After the system is generated, teams can continue adjusting fields, rule dimensions, issue statuses, owners, page layouts, and report displays through NocoBase’s no-code interface.
9.How is this different from a data quality dashboard generated by typical Vibe Coding?
Typical Vibe Coding can quickly generate a static dashboard, but enterprise data quality management also requires rule configuration, issue tracking, owner assignment, status workflows, historical records, permission control, and report export.
NocoBase brings rules, issues, owners, statuses, trends, and AI analysis into one system. AI speeds up system creation and report generation, while NocoBase provides the data structure, permission control, and long-term maintainability.
10.Can different teams view only the data quality issues they are responsible for?
Yes. Enterprises can set permissions based on roles, departments, data domains, or owners.
For example, the finance team can view revenue reconciliation and accuracy issues, the data platform team can handle data freshness and ingestion delay issues, and business teams can view issues related to their own datasets.
11.Can the issue handling process be tracked?
Yes. The system can record when an issue was discovered, when it was created, when it was last updated, who owns it, and what its current status is. This helps teams understand when a problem was found, who is responsible for it, and whether it has been resolved.

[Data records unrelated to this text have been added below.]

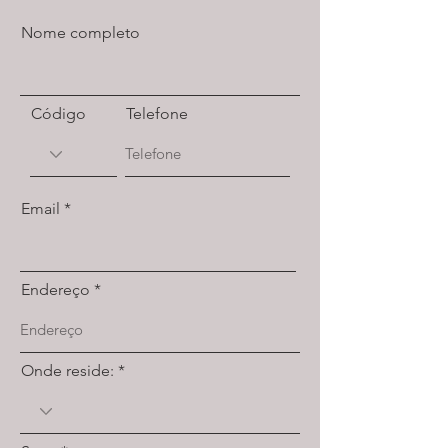
Nome completo
Código
Telefone
Email
Endereço
Onde reside:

If stronger traceability is needed, enterprises can also enable operation history and audit logs in NocoBase.
12.Can rules be adjusted based on an enterprise’s own data standards?
Yes. Teams can continue adding or modifying quality dimensions, rule names, target thresholds, failure conditions, issue severity levels, and status workflows.
For example, enterprises can set different rules for order, customer, inventory, finance, or event data, and adjust data freshness thresholds based on service-level agreements.
13.Is this system suitable for production-ready enterprise data quality management?
Yes. Data quality management involves key business metrics, financial definitions, data pipeline stability, and cross-team responsibility tracking. Compared with a one-off dashboard, it requires more stable data structures and stronger workflow capabilities.
NocoBase can enable permission management, workflows, operation history, audit logs, single sign-on, notifications, APIs, and plugin extensions as needed. This makes it suitable for building a maintainable, traceable data quality monitoring system that can run over the long term.